The IT perspective on backup is changing. Rather than performing backups simply for the sake of copying data, storage administrators are increasingly addressing backups from the standpoint of recoverability -- backed up data is useless unless it can actually be recovered. This makes backup verification and testing features more important, and any backup software should include features that simplify backup testing.
Beyond verification, organizations must practice their recovery on a regular basis. In many cases, organizations perform recovery drills by deleting unneeded "test" files that are maintained on the server, and then using the backup software to recover those files.

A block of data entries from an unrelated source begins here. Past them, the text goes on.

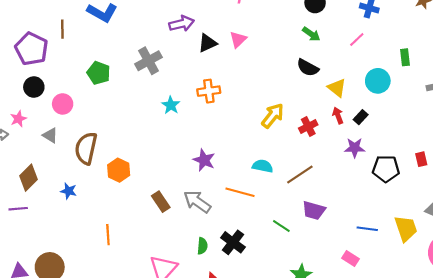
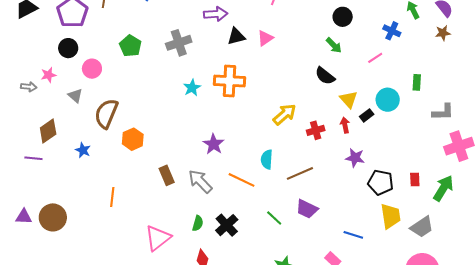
orange cross: (209, 91) -> (229, 81), size x1.4
black rectangle: (361, 117) -> (367, 115), moved
cyan semicircle: (263, 166) -> (267, 159), turned -108
yellow trapezoid: (406, 228) -> (391, 216), moved

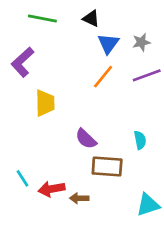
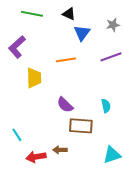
gray star: (141, 42) -> (113, 25), moved
orange line: (103, 77) -> (66, 60), moved, turned 42
red arrow: (52, 189) -> (36, 157), moved

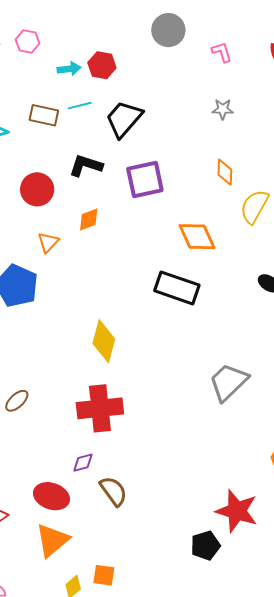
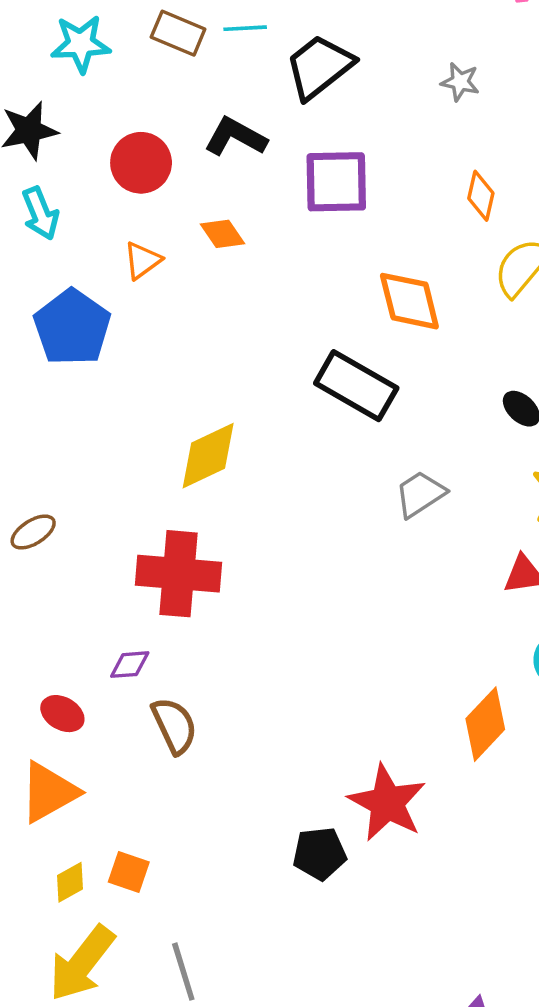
gray star: (223, 109) -> (460, 82), moved
orange diamond: (89, 219) -> (222, 234), turned 65
yellow diamond: (104, 341) -> (208, 456), turned 39
gray trapezoid: (229, 382) -> (420, 494), moved, size x0.7
red ellipse: (51, 496) -> (62, 714), size x0.7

General purchase considerations
Backup software must be selected for its feature set and suitability for your own particular environment. However, there are some common issues to consider:
Ease-of-use. Tools that are cumbersome or overly complicated will not be used to their best potential. An IT staff should have the opportunity to test several prospective tools in a lab environment, providing comment on the feature set and user interface. Advanced features may require a modicum of training but should demand little, if any, formal training for basic features.
Compatibility. It's important for software to support the current -- and possible future -- hardware in your environment. Homogeneous environments may not be such an issue, but heterogeneous environments with a variety of hardware may prove more problematic. Network Data Management Protocol (NDMP) offers an open protocol that supports backup tasks in heterogeneous network environments.
Specialized features. Backup software will typically transfer files to tape or disk storage. However, an increasing number of software tools support data protection features like archival backups (e.g., content-addressed storage), continuous data protection, snapshots, mirroring or replication. Select backup software that complements your backup emphasis. For example, a tool like EMC's RecoverPoint allows for frequent snapshots to disk, while Symantec Corp.'s NetBackup offers general purpose tape/disk backup and restoration.
Application integration. If your goal is to support specific enterprise applications, consider the level of integration that the backup software provides for those applications. For example, EMC NetWorker software supports modules integrated with vendor-specific application programming interfaces eliminating custom script development for applications like IBM Lotus Notes/Domino, Microsoft Exchange or Sybase.